Monday, Mar. 09, 1987
Porco & Poses UNDERSTANDING TOSCANINI
By Michael Walsh
Dictators might have envied the cult of personality that centered on Arturo Toscanini in America. For a half-century he reigned supreme in the popular estimation as the world's greatest conductor, and when he died in 1957 at the age of 89, the New York Times spoke for the nation: "Both as an operatic and symphonic conductor, he achieved a stature no other conductor before him had attained."
Or did he? Although revisionists set to work soon after the maestro's death, Understanding Toscanini is the most detailed examination yet of the man, his work and his audience. "To study how Americans perceived Toscanini is to study how they perceived themselves," argues Joseph Horowitz, a former music critic for the Times. "As a personality, even as a musician, Toscanini embodied 'self-made' virtues distinguishing the New World from the parent culture of Europe. As the dominant figurehead for Great Music, he furnished proof of New World high cultural achievement . . ." The quality of his interpretations was almost irrelevant; in Horowitz's view, Toscanini and the great American cultural inferiority complex were made for each other.
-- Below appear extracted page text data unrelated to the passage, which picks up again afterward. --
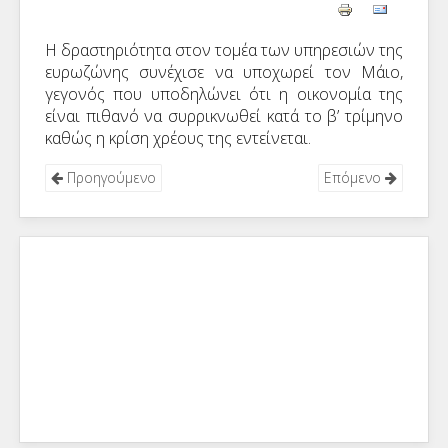
Η δραστηριότητα στον τομέα των υπηρεσιών της
ευρωζώνης συνέχισε να υποχωρεί τον Μάιο,
γεγονός που υποδηλώνει ότι η οικονομία της
είναι πιθανό να συρρικνωθεί κατά το β’ τρίμηνο
καθώς η κρίση χρέους της εντείνεται.
Προηγούμενο
Επόμενο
To the contemporary listener, the mystique seems hard to fathom. The core of Toscanini's repertoire was small -- Beethoven, Brahms and Wagner made up 40% of his New York Philharmonic programs; Puccini and Verdi were favorites in the opera house -- and his interest in contemporary music, aside from fellow Italians like Respighi, was almost nil. The famous RCA recordings of the Beethoven symphonies now sound febrile and coarse. Even the conductor's notorious temper and torrents of epithets, which once seemed so romantically apposite -- no musician had really lived until Toscanini called him Porco! (pig) -- come off today as operatic posturing.
Yet almost from the moment he arrived at the Metropolitan Opera House in 1908, reports Horowitz, Toscanini was a celebrity. The story of his professional debut -- rising from the cello section to lead Verdi's Aida from memory in Rio de Janeiro at the age of 19 -- had preceded him, and the New York music critics provided a collective embrace. "As great and as welcome as anything that has come out of Italy since Verdi laid down his pen," proclaimed the New York Tribune in a typical response.
From then on, Toscanini's every move was diligently chronicled. When he . resigned from the Met in 1915, his departure was accompanied by a chorus of speculative articles. His return to an American post with the New York Philharmonic in 1926 was frantically cheered. A decade later he was granted the most flattering gift of all: an orchestra created specially for him. As director of the NBC Symphony, he reached a national radio and television audience and became a visitor to millions of homes that had never heard classical music in such abundance. He was no longer merely a conductor; he had become an icon.
The book, however, is only incidentally biographical. In digesting countless reviews, Horowitz has provided a valuable look at the state of American music criticism during the first half of the century. And in a separate chapter, he also provides a musical assessment by examining Toscanini's recordings in formidable detail. But the author's most important contribution is his analysis of Toscanini's pervasive influence on what music was programmed and the way it was performed: the conductor's determination to play certified great works defined, and confined, the repertoire for the next generation of musicians. Igor Stravinsky, whose music Toscanini largely ignored, lamented, "What a pity it is that his inexhaustible energy and his marvellous talents should almost always be wasted on such eternally repeated works."
Today those words still apply to too many conductors and their orchestras. Beethoven symphonies are wolfed down like bran flakes, high in moral fiber and good for the soul; meanwhile, less celebrated works are regarded as the aural version of empty calories. Here, apparently, is the enduring Toscanini legacy, and, according to Horowitz's plausible indictment, one that shows few signs of fading away.